About this task: Return the data exactly, without pictures.

---------- Provided information ----------

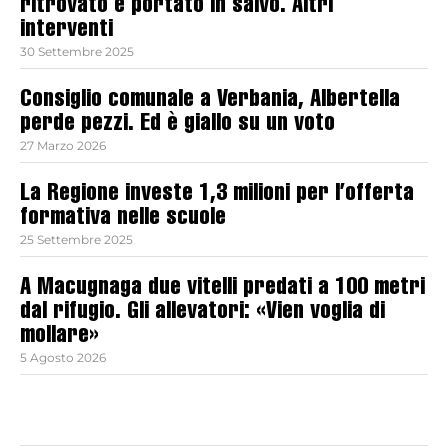
ritrovato e portato in salvo. Altri
interventi
30 Settembre 2025
Consiglio comunale a Verbania, Albertella
perde pezzi. Ed è giallo su un voto
27 Marzo 2026
La Regione investe 1,3 milioni per l’offerta
formativa nelle scuole
25 Settembre 2025
A Macugnaga due vitelli predati a 100 metri
dal rifugio. Gli allevatori: «Vien voglia di
mollare»
5 Agosto 2026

----------

Output for this exercise:
ritrovato e portato in salvo. Altri
interventi
30 Settembre 2025
Consiglio comunale a Verbania, Albertella
perde pezzi. Ed è giallo su un voto
27 Marzo 2026
La Regione investe 1,3 milioni per l’offerta
formativa nelle scuole
25 Settembre 2025
A Macugnaga due vitelli predati a 100 metri
dal rifugio. Gli allevatori: «Vien voglia di
mollare»
5 Agosto 2026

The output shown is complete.